◆ Work required:
The answer must consist of every line in the data below that holds the word "Organisationssystem".
::: Supplied material
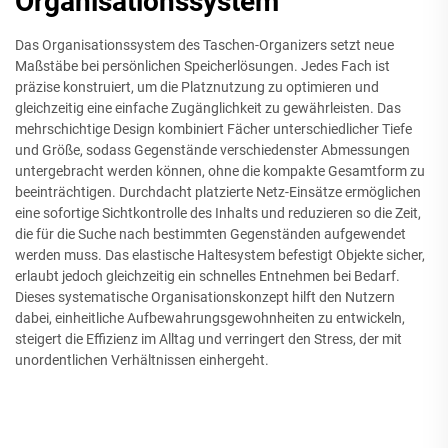
Organisationssystem
Das Organisationssystem des Taschen-Organizers setzt neue
Maßstäbe bei persönlichen Speicherlösungen. Jedes Fach ist
präzise konstruiert, um die Platznutzung zu optimieren und
gleichzeitig eine einfache Zugänglichkeit zu gewährleisten. Das
mehrschichtige Design kombiniert Fächer unterschiedlicher Tiefe
und Größe, sodass Gegenstände verschiedenster Abmessungen
untergebracht werden können, ohne die kompakte Gesamtform zu
beeinträchtigen. Durchdacht platzierte Netz-Einsätze ermöglichen
eine sofortige Sichtkontrolle des Inhalts und reduzieren so die Zeit,
die für die Suche nach bestimmten Gegenständen aufgewendet
werden muss. Das elastische Haltesystem befestigt Objekte sicher,
erlaubt jedoch gleichzeitig ein schnelles Entnehmen bei Bedarf.
Dieses systematische Organisationskonzept hilft den Nutzern
dabei, einheitliche Aufbewahrungsgewohnheiten zu entwickeln,
steigert die Effizienz im Alltag und verringert den Stress, der mit
unordentlichen Verhältnissen einhergeht.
::::::
◆ Response box:
Organisationssystem
Das Organisationssystem des Taschen-Organizers setzt neue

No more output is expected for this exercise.